Start of Study material

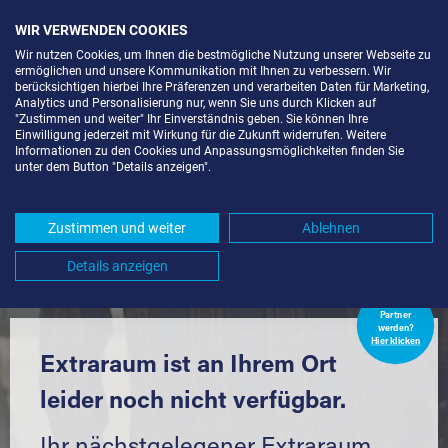
WIR VERWENDEN COOKIES
Wir nutzen Cookies, um Ihnen die bestmögliche Nutzung unserer Webseite zu
ermöglichen und unsere Kommunikation mit Ihnen zu verbessern. Wir
berücksichtigen hierbei Ihre Präferenzen und verarbeiten Daten für Marketing,
Analytics und Personalisierung nur, wenn Sie uns durch Klicken auf
"Zustimmen und weiter" Ihr Einverständnis geben. Sie können Ihre
Einwilligung jederzeit mit Wirkung für die Zukunft widerrufen. Weitere
LAGERRAUM MIETEN IN FREIBURG
Informationen zu den Cookies und Anpassungsmöglichkeiten finden Sie
unter dem Button "Details anzeigen".
IM BREISGAU-LEHEN (79108) UND
UMGEBUNG *
Zustimmen und weiter
Ablehnen
Komfortabel einlagern mit Extraraum
Details anzeigen
Extraraum
Partner
werden?
Hier klicken
Extraraum ist an Ihrem Ort
leider noch nicht verfügbar.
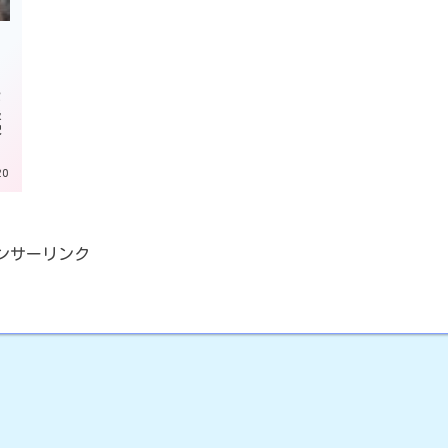
が
服
記
20
ンサーリンク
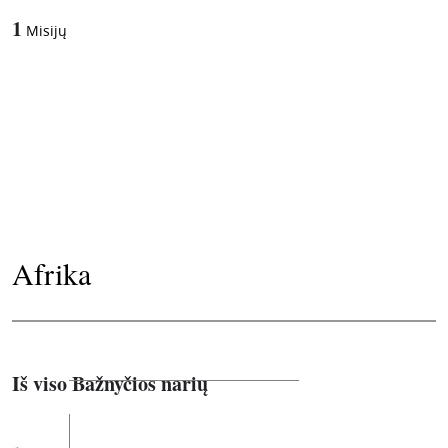
1
Misijų
Afrika
Iš viso Bažnyčios narių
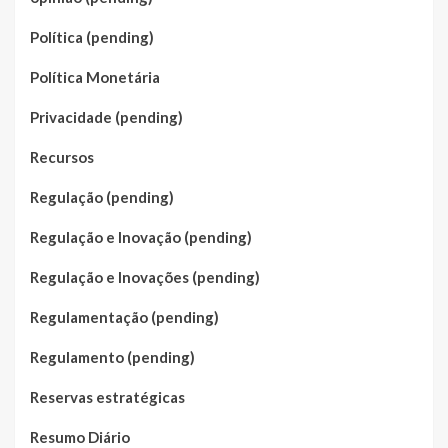
Política (pending)
Política Monetária
Privacidade (pending)
Recursos
Regulação (pending)
Regulação e Inovação (pending)
Regulação e Inovações (pending)
Regulamentação (pending)
Regulamento (pending)
Reservas estratégicas
Resumo Diário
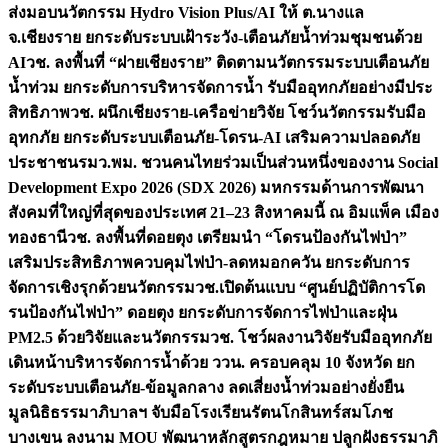
ส่งมอบนวัตกรรม Hydro Vision Plus/AI ให้ ต.นางแล
จ.เชียงราย ยกระดับระบบเฝ้าระวัง-เตือนภัยน้ำท่วมชุมชนด้วย
AI
วช. ลงพื้นที่ “ฝายเชียงราย” ติดตามนวัตกรรมระบบเตือนภัย
น้ำท่วม ยกระดับการบริหารจัดการน้ำ รับมืออุทกภัยอย่างมีประ
สิทธิภาพ
วช. ผนึกเชียงราย-เครือข่ายวิจัย โชว์นวัตกรรมรับมือ
อุทกภัย ยกระดับระบบเตือนภัย-โดรน-AI เสริมความปลอดภัย
ประชาชน
รมว.พม. ชวนคนไทยร่วมเป็นส่วนหนึ่งของงาน Social
Development Expo 2026 (SDX 2026) มหกรรมด้านการพัฒนา
สังคมที่ใหญ่ที่สุดของประเทศ 21–23 สิงหาคมนี้ ณ อิมแพ็ค เมือง
ทองธานี
วช. ลงพื้นที่ดอยตุง เตรียมนำ “โดรนป้องกันไฟป่า”
เสริมประสิทธิภาพควบคุมไฟป่า-ลดหมอกควัน ยกระดับการ
จัดการเชิงรุกด้วยนวัตกรรม
วช.เปิดต้นแบบ “ศูนย์ปฏิบัติการโด
รนป้องกันไฟป่า” ดอยตุง ยกระดับการจัดการไฟป่าและฝุ่น
PM2.5 ด้วยวิจัยและนวัตกรรม
วช. โชว์ผลงานวิจัยรับมืออุทกภัย
เดินหน้าบริหารจัดการน้ำด้วย ววน. ครอบคลุม 10 จังหวัด ยก
ระดับระบบเตือนภัย-ข้อมูลกลาง ลดเสี่ยงน้ำท่วมอย่างยั่งยืน
มูลนิธิธรรมาภิบาลฯ จับมือโรงเรียนรัตนโกสินทร์สมโภช
บางเขน ลงนาม MOU พัฒนาหลักสูตรกฎหมาย ปลูกฝังธรรมาภิ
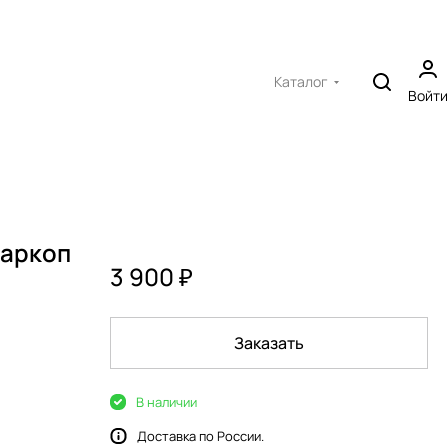
Каталог
Войти
фаркоп
3 900 ₽
Заказать
В наличии
Доставка по России.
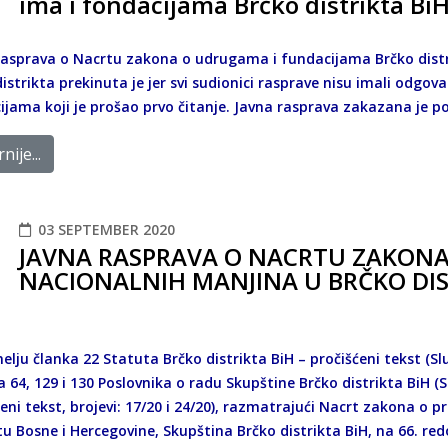
ima i fondacijama Brčko distrikta Bi
rasprava o Nacrtu zakona o udrugama i fundacijama Brčko distri
istrikta prekinuta je jer svi sudionici rasprave nisu imali odgo
ijama koji je prošao prvo čitanje. Javna rasprava zakazana je p
nije...
03 SEPTEMBER 2020
JAVNА RASPRAVА O NACRTU ZAKONA
NACIONALNIH MANJINA U BRČKO DI
lju članka 22 Statuta Brčko distrikta BiH – pročišćeni tekst (Služ
 64, 129 i 130 Poslovnika o radu Skupštine Brčko distrikta BiH (S
ćeni tekst, brojevi: 17/20 i 24/20), razmatrajući Nacrt zakona o
tu Bosne i Hercegovine, Skupština Brčko distrikta BiH, na 66. redo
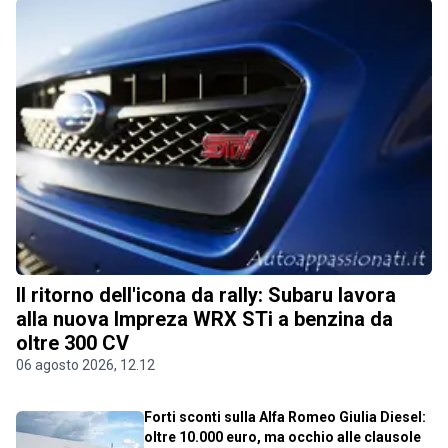
Il ritorno dell'icona da rally: Subaru lavora
alla nuova Impreza WRX STi a benzina da
oltre 300 CV
06 agosto 2026, 12.12
Forti sconti sulla Alfa Romeo Giulia Diesel:
oltre 10.000 euro, ma occhio alle clausole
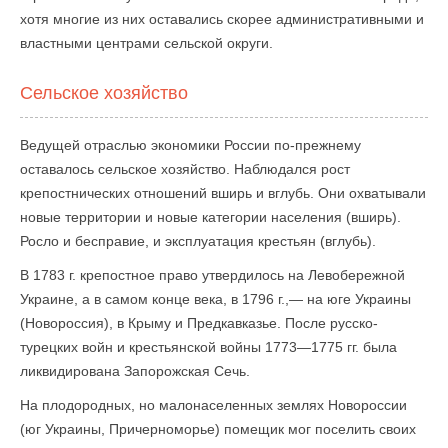
хотя многие из них оставались скорее административными и
властными центрами сельской округи.
Сельское хозяйство
Ведущей отраслью экономики России по-прежнему
оставалось сельское хозяйство. Наблюдался рост
крепостнических отношений вширь и вглубь. Они охватывали
новые территории и новые категории населения (вширь).
Росло и бесправие, и эксплуатация крестьян (вглубь).
В 1783 г. крепостное право утвердилось на Левобережной
Украине, а в самом конце века, в 1796 г.,— на юге Украины
(Новороссия), в Крыму и Предкавказье. После русско-
турецких войн и крестьянской войны 1773—1775 гг. была
ликвидирована Запорожская Сечь.
На плодородных, но малонаселенных землях Новороссии
(юг Украины, Причерноморье) помещик мог поселить своих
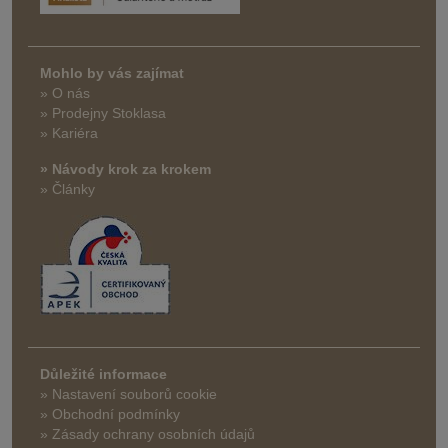
Mohlo by vás zajímat
» O nás
» Prodejny Stoklasa
» Kariéra
» Návody krok za krokem
» Články
Důležité informace
» Nastavení souborů cookie
» Obchodní podmínky
» Zásady ochrany osobních údajů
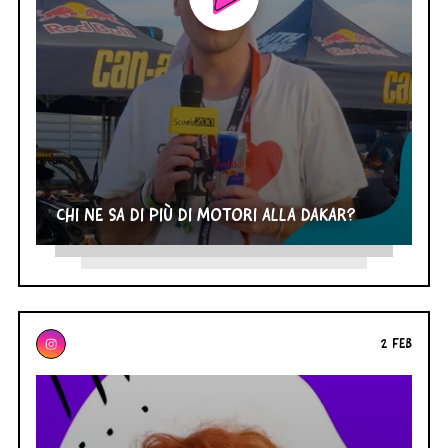
CHI NE SA DI PIÙ DI MOTORI ALLA DAKAR?
2 FEB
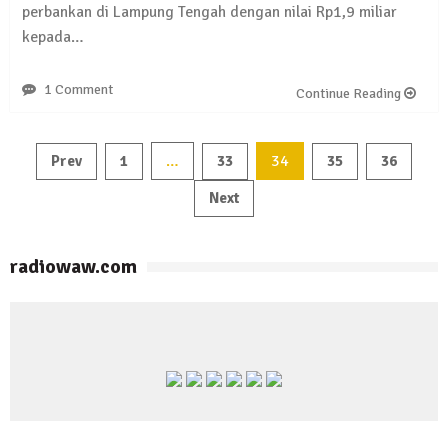
perbankan di Lampung Tengah dengan nilai Rp1,9 miliar
kepada…
1 Comment
Continue Reading
…
34
Prev
1
33
35
36
Navigasi
Next
pos
radiowaw.com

End of Study material

• [Problem requirements] If an entry contains a picture, omit it; restate everything else word for word.

• [Written reply]
WIR VERWENDEN COOKIES
Wir nutzen Cookies, um Ihnen die bestmögliche Nutzung unserer Webseite zu
ermöglichen und unsere Kommunikation mit Ihnen zu verbessern. Wir
berücksichtigen hierbei Ihre Präferenzen und verarbeiten Daten für Marketing,
Analytics und Personalisierung nur, wenn Sie uns durch Klicken auf
"Zustimmen und weiter" Ihr Einverständnis geben. Sie können Ihre
Einwilligung jederzeit mit Wirkung für die Zukunft widerrufen. Weitere
LAGERRAUM MIETEN IN FREIBURG
Informationen zu den Cookies und Anpassungsmöglichkeiten finden Sie
unter dem Button "Details anzeigen".
IM BREISGAU-LEHEN (79108) UND
UMGEBUNG *
Zustimmen und weiter
Ablehnen
Komfortabel einlagern mit Extraraum
Details anzeigen
Extraraum
Partner
werden?
Hier klicken
Extraraum ist an Ihrem Ort
leider noch nicht verfügbar.
が
服
記
20
ンサーリンク
1
Misijų
Afrika
Iš viso Bažnyčios narių
Política (pending)
Política Monetária
Privacidade (pending)
Recursos
Regulação (pending)
Regulação e Inovação (pending)
Regulação e Inovações (pending)
Regulamentação (pending)
Regulamento (pending)
Reservas estratégicas
Resumo Diário
ส่งมอบนวัตกรรม Hydro Vision Plus/AI ให้ ต.นางแล
จ.เชียงราย ยกระดับระบบเฝ้าระวัง-เตือนภัยน้ำท่วมชุมชนด้วย
AI
วช. ลงพื้นที่ “ฝายเชียงราย” ติดตามนวัตกรรมระบบเตือนภัย
น้ำท่วม ยกระดับการบริหารจัดการน้ำ รับมืออุทกภัยอย่างมีประ
สิทธิภาพ
วช. ผนึกเชียงราย-เครือข่ายวิจัย โชว์นวัตกรรมรับมือ
อุทกภัย ยกระดับระบบเตือนภัย-โดรน-AI เสริมความปลอดภัย
ประชาชน
รมว.พม. ชวนคนไทยร่วมเป็นส่วนหนึ่งของงาน Social
Development Expo 2026 (SDX 2026) มหกรรมด้านการพัฒนา
สังคมที่ใหญ่ที่สุดของประเทศ 21–23 สิงหาคมนี้ ณ อิมแพ็ค เมือง
ทองธานี
วช. ลงพื้นที่ดอยตุง เตรียมนำ “โดรนป้องกันไฟป่า”
เสริมประสิทธิภาพควบคุมไฟป่า-ลดหมอกควัน ยกระดับการ
จัดการเชิงรุกด้วยนวัตกรรม
วช.เปิดต้นแบบ “ศูนย์ปฏิบัติการโด
รนป้องกันไฟป่า” ดอยตุง ยกระดับการจัดการไฟป่าและฝุ่น
PM2.5 ด้วยวิจัยและนวัตกรรม
วช. โชว์ผลงานวิจัยรับมืออุทกภัย
เดินหน้าบริหารจัดการน้ำด้วย ววน. ครอบคลุม 10 จังหวัด ยก
ระดับระบบเตือนภัย-ข้อมูลกลาง ลดเสี่ยงน้ำท่วมอย่างยั่งยืน
มูลนิธิธรรมาภิบาลฯ จับมือโรงเรียนรัตนโกสินทร์สมโภช
บางเขน ลงนาม MOU พัฒนาหลักสูตรกฎหมาย ปลูกฝังธรรมาภิ
Каталог
Войти
фаркоп
3 900 ₽
Заказать
В наличии
Доставка по России.
ima i fondacijama Brčko distrikta Bi
rasprava o Nacrtu zakona o udrugama i fundacijama Brčko distri
istrikta prekinuta je jer svi sudionici rasprave nisu imali odgo
ijama koji je prošao prvo čitanje. Javna rasprava zakazana je p
nije...
03 SEPTEMBER 2020
JAVNА RASPRAVА O NACRTU ZAKONA
NACIONALNIH MANJINA U BRČKO DI
lju članka 22 Statuta Brčko distrikta BiH – pročišćeni tekst (Služ
 64, 129 i 130 Poslovnika o radu Skupštine Brčko distrikta BiH (S
ćeni tekst, brojevi: 17/20 i 24/20), razmatrajući Nacrt zakona o
tu Bosne i Hercegovine, Skupština Brčko distrikta BiH, na 66. redo
Il ritorno dell'icona da rally: Subaru lavora
alla nuova Impreza WRX STi a benzina da
oltre 300 CV
06 agosto 2026, 12.12
Forti sconti sulla Alfa Romeo Giulia Diesel:
oltre 10.000 euro, ma occhio alle clausole
хотя многие из них оставались скорее административными и
властными центрами сельской округи.
Сельское хозяйство
Ведущей отраслью экономики России по-прежнему
оставалось сельское хозяйство. Наблюдался рост
крепостнических отношений вширь и вглубь. Они охватывали
новые территории и новые категории населения (вширь).
Росло и бесправие, и эксплуатация крестьян (вглубь).
В 1783 г. крепостное право утвердилось на Левобережной
Украине, а в самом конце века, в 1796 г.,— на юге Украины
(Новороссия), в Крыму и Предкавказье. После русско-
турецких войн и крестьянской войны 1773—1775 гг. была
ликвидирована Запорожская Сечь.
На плодородных, но малонаселенных землях Новороссии
(юг Украины, Причерноморье) помещик мог поселить своих
Mohlo by vás zajímat
» O nás
» Prodejny Stoklasa
» Kariéra
» Návody krok za krokem
» Články
Důležité informace
» Nastavení souborů cookie
» Obchodní podmínky
» Zásady ochrany osobních údajů
CHI NE SA DI PIÙ DI MOTORI ALLA DAKAR?
2 FEB
perbankan di Lampung Tengah dengan nilai Rp1,9 miliar
kepada…
1 Comment
Continue Reading
…
34
Prev
1
33
35
36
Navigasi
Next
pos
radiowaw.com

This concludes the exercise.